The first object is achieved by a cylinder head with an at least partially integrated in the cylinder head coolant jacket for an internal combustion engine with at least two cylinders, in which

• each cylinder has at least two exhaust ports for exhausting the exhaust gases from the cylinder,
• adjoining each outlet opening an exhaust pipe,
• first, connect the exhaust pipes of the at least two exhaust ports of each cylinder to a partial exhaust line associated with the cylinder, before these partial exhaust lines of the at least two cylinders merge to form the exhaust line, forming an exhaust manifold within the cylinder head;

and which is characterized in that

• a line is provided for the return of exhaust gas in the cylinder head, which branches off from the exhaust manifold integrated in the cylinder head and with which at least a portion of the exhaust gas discharged from the cylinders is removable from the exhaust manifold inside the cylinder head, wherein
• the line for returning exhaust gas branches off from a partial exhaust gas line and exits from the cylinder head.
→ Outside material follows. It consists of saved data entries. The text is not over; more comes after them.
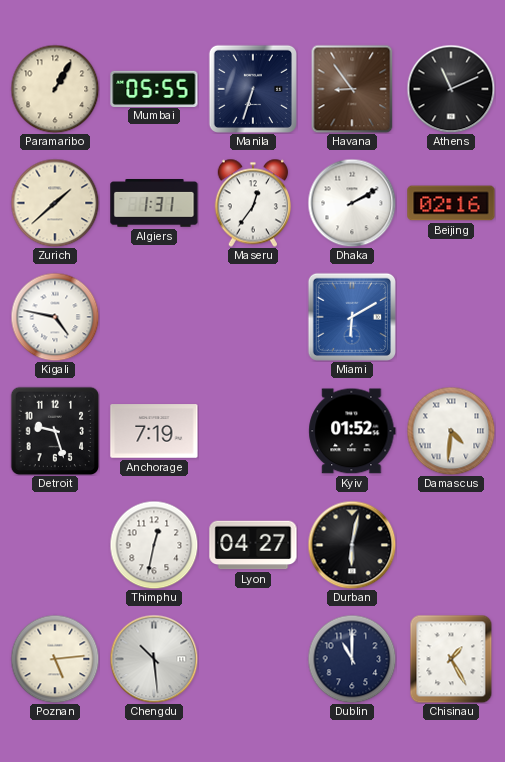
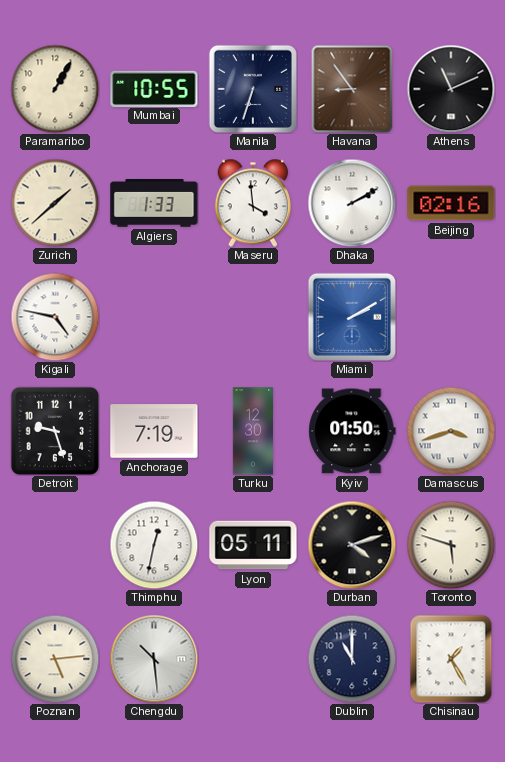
Mumbai: 05:55 -> 10:55
Algiers: 1:31 -> 1:33
Maseru: 12:36 -> 3:59
Miami: 6:10 -> 2:10
Turku: none -> 12:30
Kyiv: 01:52 -> 01:50
Damascus: 4:31 -> 3:42
Lyon: 04:27 -> 05:11
Durban: 6:02 -> 4:12
Toronto: none -> 5:48
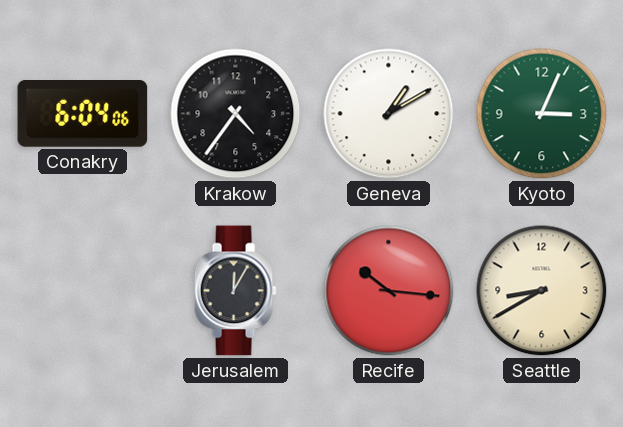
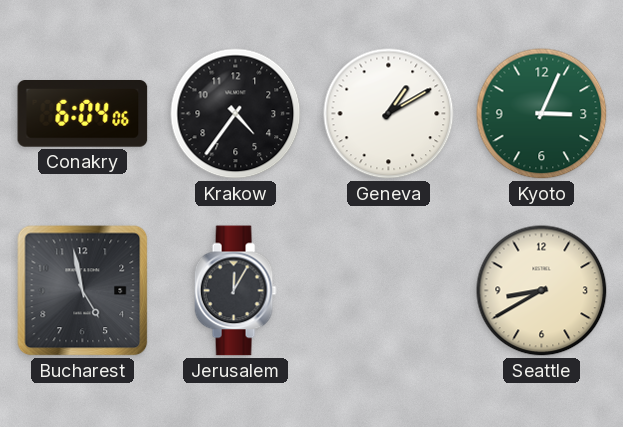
Bucharest: none -> 4:58
Recife: 10:16 -> none
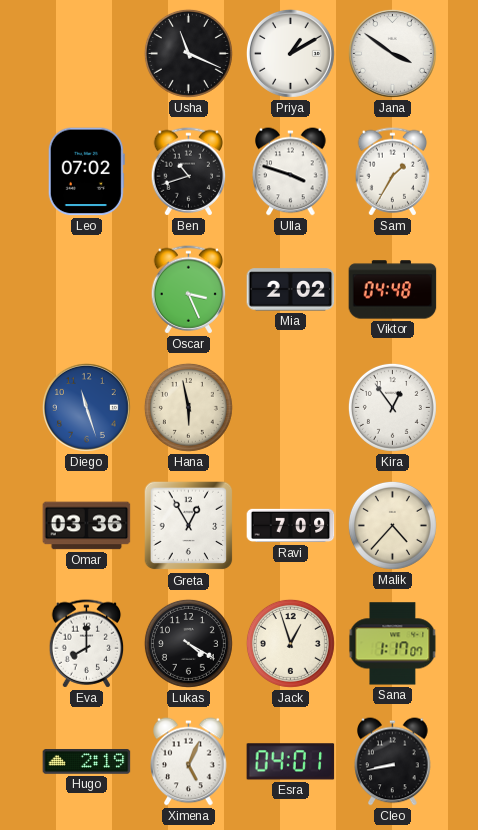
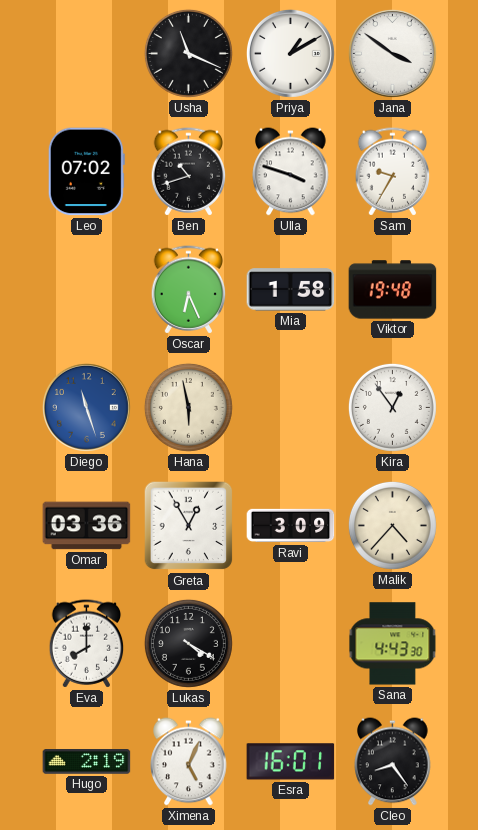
Sam: 1:35 -> 9:35
Oscar: 3:26 -> 6:26
Mia: 2:02 -> 1:58
Viktor: 04:48 -> 19:48
Ravi: 7:09 -> 3:09
Jack: 12:57 -> none
Sana: 1:17 -> 4:43
Esra: 04:01 -> 16:01
Cleo: 8:43 -> 8:24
The simultaneous combined integration of the exhaust manifold and the return line in the cylinder head leads to synergy effects in an advantageous manner.

The cylinder head according to the invention has - in contrast to that in the GB 2 370 073 A described cylinder head - via a fully integrated in the cylinder head exhaust manifold, which is why the distances of the individual exhaust pipes are comparatively short up to the total exhaust gas line. Due to the shorter flow paths, the return line for the individual partial exhaust gas streams of all cylinders or outlet openings is comparatively easily accessible. This advantageously leads to the fact that the return line diverging from the partial exhaust line of a single cylinder can be acted upon or acted upon by the exhaust gas of all the cylinders of the internal combustion engine.

The cylinder head according to the invention differs from concepts in which the cylinder head has an only partially integrated manifold, and also of concepts in which the return line branches off from the entire exhaust line or an exhaust pipe of a single outlet opening.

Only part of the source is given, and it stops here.